■ **Your task**
Find the word "elements" in the material below and gather every line that contains it.

■ **Information shown**
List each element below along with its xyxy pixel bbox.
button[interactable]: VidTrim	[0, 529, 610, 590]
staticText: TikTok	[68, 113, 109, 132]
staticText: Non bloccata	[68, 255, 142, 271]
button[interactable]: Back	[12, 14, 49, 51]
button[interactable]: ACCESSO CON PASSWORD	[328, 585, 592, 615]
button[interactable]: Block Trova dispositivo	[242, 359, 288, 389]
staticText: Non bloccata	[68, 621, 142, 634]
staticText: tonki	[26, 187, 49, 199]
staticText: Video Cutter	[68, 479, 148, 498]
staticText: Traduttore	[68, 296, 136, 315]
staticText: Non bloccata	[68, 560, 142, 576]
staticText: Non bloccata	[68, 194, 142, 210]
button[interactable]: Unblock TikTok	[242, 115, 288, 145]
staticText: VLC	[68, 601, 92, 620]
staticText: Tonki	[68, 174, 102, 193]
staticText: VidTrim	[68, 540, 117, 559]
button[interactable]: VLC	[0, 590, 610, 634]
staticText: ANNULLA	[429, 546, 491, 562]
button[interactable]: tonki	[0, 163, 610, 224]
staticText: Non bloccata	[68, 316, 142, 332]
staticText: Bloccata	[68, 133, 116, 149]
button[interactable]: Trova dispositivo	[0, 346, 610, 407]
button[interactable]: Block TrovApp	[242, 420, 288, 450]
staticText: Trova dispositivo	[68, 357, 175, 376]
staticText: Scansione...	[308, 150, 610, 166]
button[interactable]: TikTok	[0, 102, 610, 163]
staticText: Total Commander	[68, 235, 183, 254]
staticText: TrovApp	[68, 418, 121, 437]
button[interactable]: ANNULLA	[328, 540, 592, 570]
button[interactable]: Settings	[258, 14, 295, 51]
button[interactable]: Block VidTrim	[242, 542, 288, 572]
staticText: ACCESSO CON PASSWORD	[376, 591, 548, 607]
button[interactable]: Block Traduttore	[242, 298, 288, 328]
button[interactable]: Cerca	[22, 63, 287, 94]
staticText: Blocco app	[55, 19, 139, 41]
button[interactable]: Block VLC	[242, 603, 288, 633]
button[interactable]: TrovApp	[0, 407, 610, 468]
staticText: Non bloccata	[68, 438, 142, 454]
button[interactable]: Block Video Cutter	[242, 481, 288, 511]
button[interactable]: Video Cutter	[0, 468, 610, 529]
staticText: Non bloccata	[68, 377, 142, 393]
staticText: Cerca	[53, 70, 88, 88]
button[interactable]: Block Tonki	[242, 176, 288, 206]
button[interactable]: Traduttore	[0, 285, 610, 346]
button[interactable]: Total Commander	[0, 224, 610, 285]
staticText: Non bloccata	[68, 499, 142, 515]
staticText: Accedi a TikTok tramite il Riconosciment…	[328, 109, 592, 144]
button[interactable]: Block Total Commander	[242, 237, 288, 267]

---

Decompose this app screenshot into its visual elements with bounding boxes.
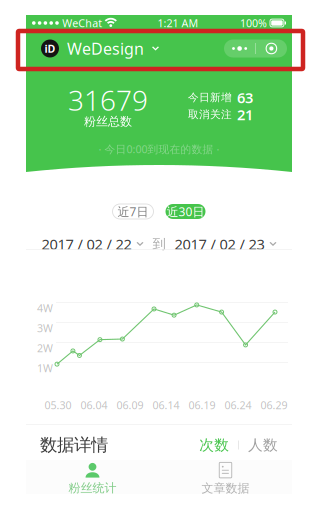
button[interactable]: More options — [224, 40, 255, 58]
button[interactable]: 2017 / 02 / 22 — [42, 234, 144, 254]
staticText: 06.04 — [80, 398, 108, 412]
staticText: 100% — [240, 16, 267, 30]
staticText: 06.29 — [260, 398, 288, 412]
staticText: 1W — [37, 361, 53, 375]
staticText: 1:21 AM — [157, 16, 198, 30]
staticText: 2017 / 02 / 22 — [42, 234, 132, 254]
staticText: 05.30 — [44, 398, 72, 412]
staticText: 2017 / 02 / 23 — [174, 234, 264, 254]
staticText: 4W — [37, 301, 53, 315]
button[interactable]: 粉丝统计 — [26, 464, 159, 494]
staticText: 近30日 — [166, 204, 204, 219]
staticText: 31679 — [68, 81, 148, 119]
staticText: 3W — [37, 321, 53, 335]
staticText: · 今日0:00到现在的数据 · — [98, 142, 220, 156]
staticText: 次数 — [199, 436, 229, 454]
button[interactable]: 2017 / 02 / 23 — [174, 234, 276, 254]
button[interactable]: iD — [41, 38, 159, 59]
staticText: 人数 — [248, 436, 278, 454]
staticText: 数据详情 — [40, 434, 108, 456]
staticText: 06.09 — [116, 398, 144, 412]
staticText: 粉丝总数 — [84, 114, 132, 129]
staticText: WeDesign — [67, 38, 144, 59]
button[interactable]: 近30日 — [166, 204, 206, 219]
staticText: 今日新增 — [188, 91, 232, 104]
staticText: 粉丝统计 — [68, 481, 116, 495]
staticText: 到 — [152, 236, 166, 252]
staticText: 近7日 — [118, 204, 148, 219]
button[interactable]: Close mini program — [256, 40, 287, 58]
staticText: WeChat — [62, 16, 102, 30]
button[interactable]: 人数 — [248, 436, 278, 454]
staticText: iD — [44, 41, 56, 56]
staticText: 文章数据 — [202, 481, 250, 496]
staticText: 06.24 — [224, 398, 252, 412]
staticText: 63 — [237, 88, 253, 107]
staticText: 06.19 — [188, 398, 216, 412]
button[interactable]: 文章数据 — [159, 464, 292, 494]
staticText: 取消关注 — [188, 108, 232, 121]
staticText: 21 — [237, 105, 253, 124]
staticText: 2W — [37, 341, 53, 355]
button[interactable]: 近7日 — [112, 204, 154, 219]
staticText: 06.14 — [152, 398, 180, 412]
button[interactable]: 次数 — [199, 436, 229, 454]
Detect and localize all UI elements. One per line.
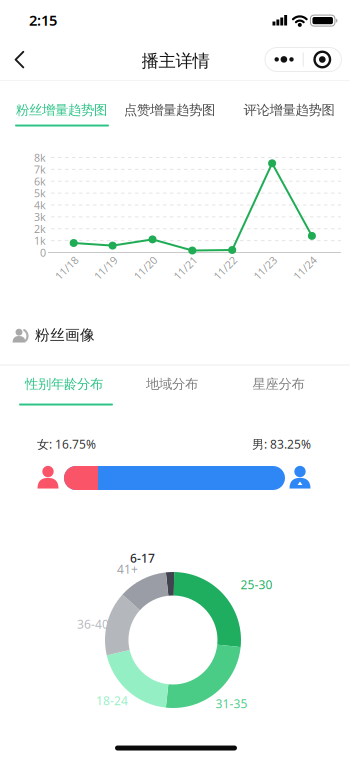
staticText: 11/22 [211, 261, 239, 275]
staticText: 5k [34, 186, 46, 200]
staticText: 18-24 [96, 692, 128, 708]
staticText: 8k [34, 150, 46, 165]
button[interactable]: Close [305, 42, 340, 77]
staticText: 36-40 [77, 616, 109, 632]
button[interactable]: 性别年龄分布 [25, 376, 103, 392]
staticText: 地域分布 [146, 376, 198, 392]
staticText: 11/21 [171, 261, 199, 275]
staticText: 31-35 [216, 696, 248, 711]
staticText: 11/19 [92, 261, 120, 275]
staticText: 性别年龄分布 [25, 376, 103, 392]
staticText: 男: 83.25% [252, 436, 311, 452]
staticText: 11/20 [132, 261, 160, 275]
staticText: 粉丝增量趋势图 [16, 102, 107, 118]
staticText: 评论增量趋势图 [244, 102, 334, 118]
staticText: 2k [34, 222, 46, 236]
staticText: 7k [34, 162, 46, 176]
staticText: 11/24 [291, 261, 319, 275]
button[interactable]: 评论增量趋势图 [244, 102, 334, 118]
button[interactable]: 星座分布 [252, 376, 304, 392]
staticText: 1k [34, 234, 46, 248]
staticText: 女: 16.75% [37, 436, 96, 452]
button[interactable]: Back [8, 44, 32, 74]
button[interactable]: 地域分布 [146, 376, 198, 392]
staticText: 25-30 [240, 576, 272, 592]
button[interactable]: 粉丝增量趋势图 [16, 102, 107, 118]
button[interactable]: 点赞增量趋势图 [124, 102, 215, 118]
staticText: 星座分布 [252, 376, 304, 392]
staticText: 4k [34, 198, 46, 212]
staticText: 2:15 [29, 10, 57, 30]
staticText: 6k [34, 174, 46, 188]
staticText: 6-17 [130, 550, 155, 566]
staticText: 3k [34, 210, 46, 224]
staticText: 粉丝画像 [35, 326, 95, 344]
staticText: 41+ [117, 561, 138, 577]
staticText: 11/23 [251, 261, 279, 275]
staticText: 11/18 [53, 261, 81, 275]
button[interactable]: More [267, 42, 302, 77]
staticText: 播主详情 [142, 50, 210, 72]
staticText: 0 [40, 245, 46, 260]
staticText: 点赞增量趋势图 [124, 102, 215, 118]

■ **Exercise result**
Decompose this app screenshot into its visual elements with bounding boxes.
Detect and localize all UI elements. One per line.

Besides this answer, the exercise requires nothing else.